Copying Thousands of Tiny or Empty Files?

There is a procedure I do here at work where I have to synchronize file systems. The source file system always has three or four directories of hundreds of thousands of tiny (1k or smaller) or empty files. Whenever my rsync command reaches these directories, I'm waiting for hours for those files to finish copying. Is there any way to decrease the time it takes for those files to be copied?

The files are generated by an application that definitely needs them, and I'm in no position to dispense with them. I wondered about trying to 'tar' the directories first, but I suspect that if I do, I'll merely be moving the time spent copying them during rsync to the time spent to create the archive in the first place.

My rsync command is pretty basic:

rsync -auvlxHS /source_dir/ /dest_dir/

Usually /dest_dir/ is a new, empty file system so it really is a full copy, but sometimes there are actual synchronizations done. However, if there's a better approach than my rsync, I'd like to know.

Can you run multiple 'threads' of rsync - divide up the source tree and dest tree among several rsync processes?

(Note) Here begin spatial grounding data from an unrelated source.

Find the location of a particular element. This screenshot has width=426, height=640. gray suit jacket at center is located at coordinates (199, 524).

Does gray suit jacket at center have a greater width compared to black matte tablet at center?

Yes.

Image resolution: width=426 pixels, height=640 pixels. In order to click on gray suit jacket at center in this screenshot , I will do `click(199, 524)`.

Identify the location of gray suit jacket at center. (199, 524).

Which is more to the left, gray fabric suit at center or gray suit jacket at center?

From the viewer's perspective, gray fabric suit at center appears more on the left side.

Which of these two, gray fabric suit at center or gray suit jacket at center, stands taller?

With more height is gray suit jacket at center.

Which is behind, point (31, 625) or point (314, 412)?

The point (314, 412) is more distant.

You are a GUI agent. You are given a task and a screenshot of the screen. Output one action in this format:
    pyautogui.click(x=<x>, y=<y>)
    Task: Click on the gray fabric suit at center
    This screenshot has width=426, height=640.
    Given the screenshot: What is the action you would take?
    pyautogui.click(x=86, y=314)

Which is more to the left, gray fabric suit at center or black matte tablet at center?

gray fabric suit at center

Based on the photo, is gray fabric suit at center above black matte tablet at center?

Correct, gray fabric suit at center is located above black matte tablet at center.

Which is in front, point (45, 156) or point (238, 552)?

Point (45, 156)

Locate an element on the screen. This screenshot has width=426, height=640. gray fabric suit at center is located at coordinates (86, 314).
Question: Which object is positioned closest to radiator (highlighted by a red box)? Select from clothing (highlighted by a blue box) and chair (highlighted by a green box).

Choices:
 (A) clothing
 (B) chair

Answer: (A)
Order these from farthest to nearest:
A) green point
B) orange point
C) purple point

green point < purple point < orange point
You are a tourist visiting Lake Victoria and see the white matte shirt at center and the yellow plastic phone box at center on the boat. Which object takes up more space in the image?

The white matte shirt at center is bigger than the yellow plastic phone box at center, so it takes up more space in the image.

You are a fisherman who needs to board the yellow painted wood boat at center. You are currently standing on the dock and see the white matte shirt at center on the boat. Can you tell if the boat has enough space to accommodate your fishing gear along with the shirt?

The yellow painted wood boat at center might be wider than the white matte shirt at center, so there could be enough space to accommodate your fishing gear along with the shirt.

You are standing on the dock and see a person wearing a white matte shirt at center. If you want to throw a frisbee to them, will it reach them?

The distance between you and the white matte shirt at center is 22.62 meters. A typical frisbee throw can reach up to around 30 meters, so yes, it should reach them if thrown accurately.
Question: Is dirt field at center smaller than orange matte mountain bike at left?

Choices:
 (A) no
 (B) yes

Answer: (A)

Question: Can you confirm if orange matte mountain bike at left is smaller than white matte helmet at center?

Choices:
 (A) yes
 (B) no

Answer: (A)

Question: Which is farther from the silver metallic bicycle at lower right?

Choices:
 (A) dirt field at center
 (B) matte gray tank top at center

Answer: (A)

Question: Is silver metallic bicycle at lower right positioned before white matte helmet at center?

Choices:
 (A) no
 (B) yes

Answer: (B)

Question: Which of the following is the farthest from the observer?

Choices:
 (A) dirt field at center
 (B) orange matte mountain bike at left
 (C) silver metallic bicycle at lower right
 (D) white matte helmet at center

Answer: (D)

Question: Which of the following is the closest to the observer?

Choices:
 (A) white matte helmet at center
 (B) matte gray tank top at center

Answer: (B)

rsync -auvlxHS /source_dir/dir1 /dest_dir/dir1
rsync -auvlxHS /source_dir/dir2 /dest_dir/dir2
rsync -auvlxHS /source_dir/dir3 /dest_dir/dir3

When you create lots of files and directories there is substantially more filesystem overhead than just writing to an existing file. You may want to do some serious filesystem tuning on the destination box, particularly the /dest_dir filesystem.

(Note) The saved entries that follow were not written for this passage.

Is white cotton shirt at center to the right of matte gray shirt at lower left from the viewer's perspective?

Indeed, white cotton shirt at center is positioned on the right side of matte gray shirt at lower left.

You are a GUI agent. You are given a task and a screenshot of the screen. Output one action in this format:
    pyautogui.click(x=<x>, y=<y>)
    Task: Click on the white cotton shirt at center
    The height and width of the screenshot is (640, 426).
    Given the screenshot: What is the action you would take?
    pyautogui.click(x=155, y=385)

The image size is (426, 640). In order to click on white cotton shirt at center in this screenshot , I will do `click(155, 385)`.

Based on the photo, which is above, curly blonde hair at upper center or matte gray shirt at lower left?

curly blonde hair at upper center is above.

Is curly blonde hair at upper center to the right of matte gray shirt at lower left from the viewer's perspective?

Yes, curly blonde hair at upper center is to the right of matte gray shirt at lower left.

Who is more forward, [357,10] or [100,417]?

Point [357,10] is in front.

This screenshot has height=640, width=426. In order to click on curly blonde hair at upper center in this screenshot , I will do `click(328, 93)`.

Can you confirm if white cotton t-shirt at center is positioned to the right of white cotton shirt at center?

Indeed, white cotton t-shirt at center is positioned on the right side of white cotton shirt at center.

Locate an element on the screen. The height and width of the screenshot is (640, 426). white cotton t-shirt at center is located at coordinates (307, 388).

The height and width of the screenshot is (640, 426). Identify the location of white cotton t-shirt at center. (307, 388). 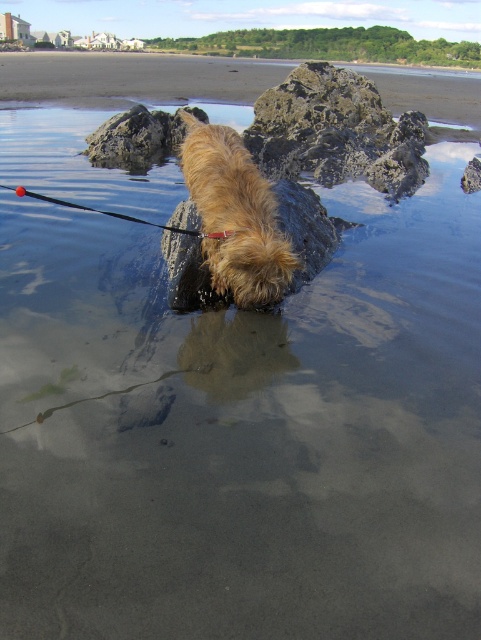 You are standing at the point marked by the coordinates point (133, 77) in the image. Looking around, you see a small, fluffy dog with light brown fur standing on a large, dark rock partially submerged in shallow water. The dog is to your left. Which direction should you walk to reach the dog?

The point (133, 77) marks the smooth sand beach at center. Since the dog is to your left, you should walk to your left to reach the dog.

You are a photographer trying to capture the fuzzy brown dog at center and the smooth sand beach at center in the same frame. Based on their positions, which one should you focus on first to ensure both are in focus?

The smooth sand beach at center is located above the fuzzy brown dog at center, so you should focus on the smooth sand beach at center first to ensure both are in focus.

You are a photographer trying to capture a photo of the fuzzy brown dog at center and the smooth sand beach at center. If you want to ensure both are in focus, how far apart are they from each other?

The smooth sand beach at center and fuzzy brown dog at center are 23.17 meters apart. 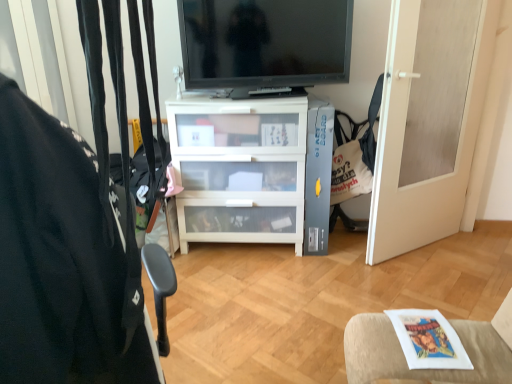 Question: Is black fabric chair at left positioned behind black glossy tv at upper center?

Choices:
 (A) yes
 (B) no

Answer: (B)

Question: Can you confirm if black fabric chair at left is taller than black glossy tv at upper center?

Choices:
 (A) yes
 (B) no

Answer: (A)

Question: Is black fabric chair at left shorter than black glossy tv at upper center?

Choices:
 (A) no
 (B) yes

Answer: (A)

Question: From the image's perspective, would you say black fabric chair at left is positioned over black glossy tv at upper center?

Choices:
 (A) yes
 (B) no

Answer: (B)

Question: Is black glossy tv at upper center a part of black fabric chair at left?

Choices:
 (A) yes
 (B) no

Answer: (B)

Question: Is black fabric chair at left completely or partially outside of black glossy tv at upper center?

Choices:
 (A) no
 (B) yes

Answer: (B)

Question: Can you confirm if white matte door at right is taller than black fabric chair at left?

Choices:
 (A) no
 (B) yes

Answer: (B)

Question: Does white matte door at right contain black fabric chair at left?

Choices:
 (A) yes
 (B) no

Answer: (B)

Question: From the image's perspective, is white matte door at right on black fabric chair at left?

Choices:
 (A) no
 (B) yes

Answer: (B)

Question: Is white matte door at right positioned before black fabric chair at left?

Choices:
 (A) no
 (B) yes

Answer: (A)

Question: From the image's perspective, is white matte door at right below black fabric chair at left?

Choices:
 (A) no
 (B) yes

Answer: (A)

Question: Is white matte door at right wider than black fabric chair at left?

Choices:
 (A) no
 (B) yes

Answer: (B)

Question: From the image's perspective, is black fabric chair at left above white fabric cushion at lower right?

Choices:
 (A) yes
 (B) no

Answer: (A) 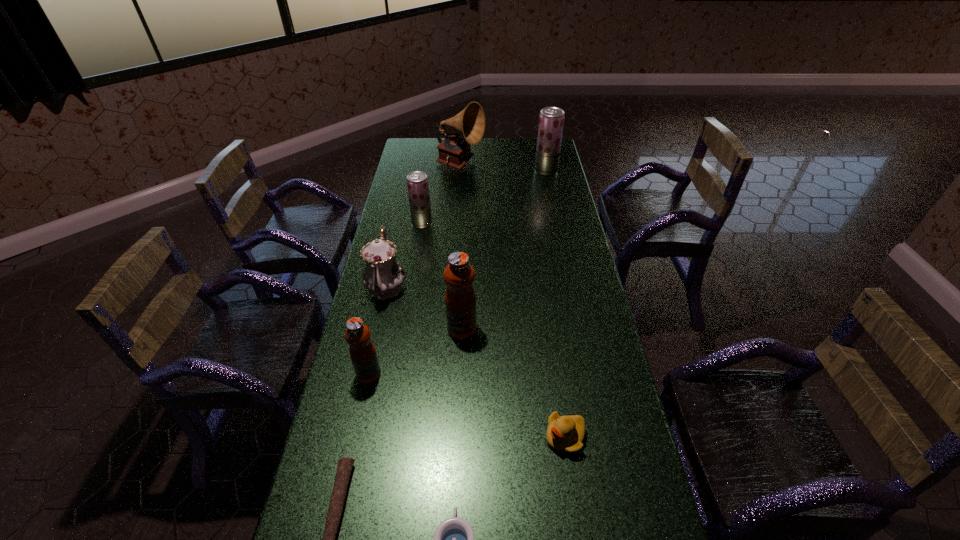 The height and width of the screenshot is (540, 960). Identify the location of free space located on the beak of the yellow duckling. (431, 437).

I want to click on object present at the far edge, so click(454, 151).

Locate an element on the screen. chinaware that is at the left edge is located at coordinates (383, 276).

Identify the location of fruit juice located in the right edge section of the desktop. (551, 120).

You are a GUI agent. You are given a task and a screenshot of the screen. Output one action in this format:
    pyautogui.click(x=<x>, y=<y>)
    Task: Click on the duckling that is at the right edge
    
    Given the screenshot: What is the action you would take?
    pyautogui.click(x=565, y=434)

Locate an element on the screen. The height and width of the screenshot is (540, 960). vacant space at the far edge of the desktop is located at coordinates (511, 156).

In the image, there is a desktop. Identify the location of free region at the left edge. The height and width of the screenshot is (540, 960). (411, 267).

You are a GUI agent. You are given a task and a screenshot of the screen. Output one action in this format:
    pyautogui.click(x=<x>, y=<y>)
    Task: Click on the free space at the right edge of the desktop
    The image size is (960, 540).
    Given the screenshot: What is the action you would take?
    pyautogui.click(x=564, y=184)

The width and height of the screenshot is (960, 540). In order to click on free space at the far right corner of the desktop in this screenshot , I will do `click(531, 144)`.

Locate an element on the screen. The image size is (960, 540). vacant space in between the yellow duckling and the third fruit juice from right to left is located at coordinates (493, 330). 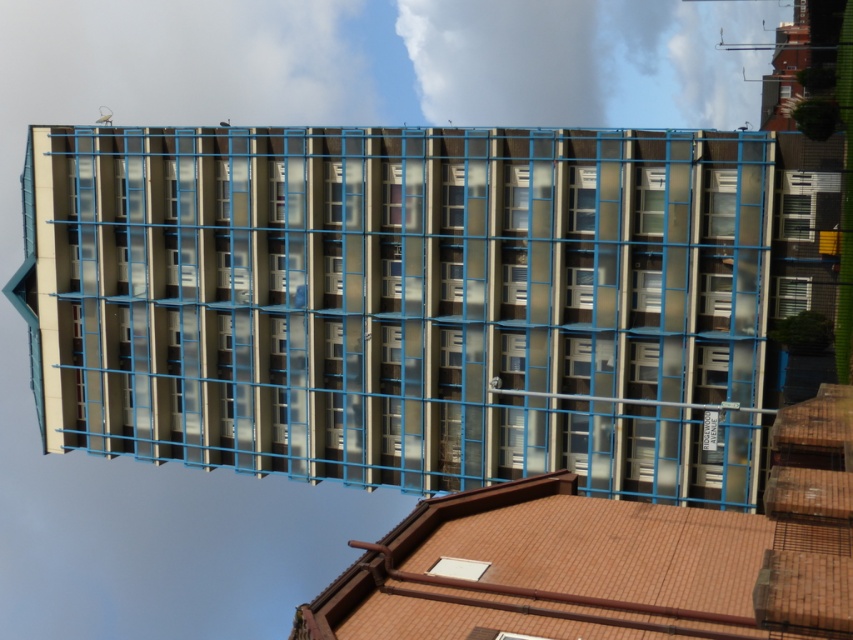 You are standing in front of the tall residential building and want to know which window you can see more clearly. Which one is closer to you between the clear glass window at right and the white textured window at right?

The clear glass window at right is closer to the viewer than the white textured window at right, so you can see it more clearly.

Consider the image. You are an architect reviewing blueprints for a building. You notice two windows on the right side of the facade, a clear glass window at right and a white textured window at right. Which one has a greater height?

The clear glass window at right is taller than the white textured window at right according to the description.

You are standing in front of the tall residential building with blue metal framework. You see a point at coordinate (796, 216). What object is located at that point?

The point at coordinate (796, 216) indicates a clear glass window at right. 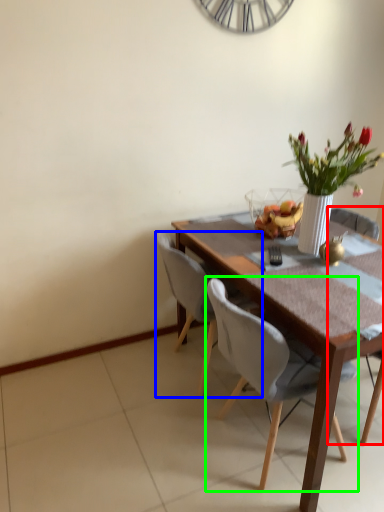 Question: Which is nearer to the chair (highlighted by a red box)? chair (highlighted by a blue box) or chair (highlighted by a green box).

Choices:
 (A) chair
 (B) chair

Answer: (A)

Also, having huge numbers of files in a single directory really bogs things down as well. readdir() takes a lot longer to complete a full scan of a directory for example...

What OS?

I could try doing multiple instances, that's a good idea at least to test and see if it has any speed increase over the single rsync process. The OS itself is HP-UX 11.11 but we expect to be moving to 11.30 soon-ish. The filesystem is vxfs and it was created with the 'largefiles' option because we also have files that are 8 to 12 gigs in size.

The application uses the small/empty files as some kind of "label" for information in a database that needs to be changed in an indexing process. I'm not clear on it as that portion isn't my responsibility. I've been told that they're necessary. As such, I'm hoping to increase the speed of transfer. However, tuning the FS might not be workable since I need both large files and these small/empty ones.

To add to that, when it is a true sync instead of a full copy, these empty files are always different, so basically it winds up being a full copy anyway. The files are deleted and new ones created on a daily basis during the week.

try man vxtunefs